A New York appeals court on Thursday overturned disgraced Hollywood mogul Harvey Weinstein’s 2020 conviction for rape and assault in incidents with two women, citing “egregious errors” in the original proceedings.

These included, according to the split panel, allowing several women to testify about alleged incidents outside the charges in the case, and allowing prosecutors the option to ask Weinstein himself about various uncharged allegations, which the film producer’s attorneys cut-off his ability to testify in his defence.

Attorneys for Weinstein celebrated the decision as a “great day for America,” while #MeToo activists like actor Ashley Judd, one of the first of many Hollywood figures to accuse Weinstein of sexual misconduct, called the decision an act of “institutional betrayal.”

What happens next for Weinstein and his various prison sentences?

The former film producer, who reportedly learned of Thursday’s ruling when a fellow inmate at Mohawk Correctional Facility in Rome, New York, handed him a copy of an article about the decision, won’t be released from detention just yet.

Weinstein faces a separate 16-year sentence in California, originally set to be served following his 23-year New York penalty, after being convicted in 2022 of rape, forcible oral sex and sexual penetration in an incident with an Italian actress in 2013.
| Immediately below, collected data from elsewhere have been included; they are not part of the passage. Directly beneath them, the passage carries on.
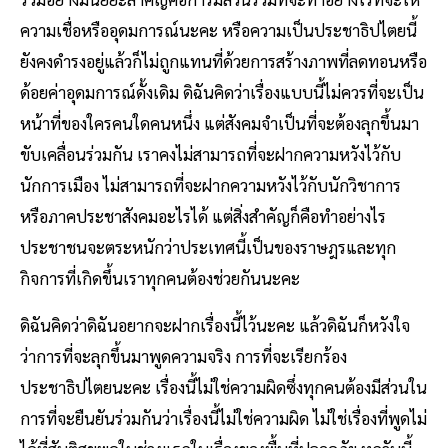
ความเชื่อหรืออุดมการณ์นะคะ หรือความเป็นประชาธิปไตยนี้
ยังคงดำรงอยู่แล้วก็ไม่ถูกแทนที่ด้วยการสร้างภาพที่ลดทอนหรือ
ด้อยค่าอุดมการณ์ดั้งเดิม ดิฉันคิดว่าเรื่องแบบนี้ไม่ควรที่จะเป็น
หน้าที่ของใครคนใดคนหนึ่ง แต่สังคมจำเป็นที่จะต้องลุกขึ้นมา
ขับเคลื่อนร่วมกัน เราคงไม่สามารถที่จะฝากความหวังไว้กับ
นักการเมือง ไม่สามารถที่จะฝากความหวังไว้กับนักวิชาการ
หรือภาคประชาสังคมอะไรได้ แต่สิ่งสำคัญก็คือทำอย่างไร
ประชาชนจะตระหนักว่าประเทศนี้เป็นของราษฎรและทุก
กิจการที่เกิดขึ้นเราทุกคนต้องช่วยกันนะคะ
ดิฉันคิดว่าดิฉันอยากจะฝากเรื่องนี้ไว้นะคะ แล้วดิฉันก็หวังใจ
ว่าการที่จะลุกขึ้นมาพูดความจริง การที่จะเรียกร้อง
ประชาธิปไตยนะคะ เรื่องนี้ไม่ใช่ความผิดซึ่งทุกคนต้องมีส่วนใน
การที่จะยืนยันร่วมกันว่าเรื่องนี้ไม่ใช่ความผิด ไม่ใช่เรื่องที่พูดไม่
Rather than be immediately extradited to California to face that sentence, Weinstein will likely be moved to a New York City-based facility while prosecutors decide whether to retry his case, his spokesperson Juda Engelmayer told The Independent on Thursday.

Manhattan district attorney Alvin Bragg’s office said after the ruling on Thursday it plans to continue pursuing the case.

“We will do everything in our power to retry this case, and remain steadfast in our commitment to survivors of sexual assault,” a spokesperson for Mr Bragg’s office told The Independent.

Weinstein’s attorneys also plan to appeal his California conviction in May, arguing the case suffered from similar issues.

As in the New York case, some witnesses who testified accused Weinstein of sex crimes that weren’t listed in the charges.

The film producer’s legal team argue that the New York conviction, now overturned, influenced the California prosecution.

“A jury was told in California that he was convicted in another state for rape … turns out he shouldn´t have been convicted and it wasn´t a fair conviction. … It interfered with his presumption of innocence in a significant way in California,” attorney Jennifer Bonjean told The Associated Press.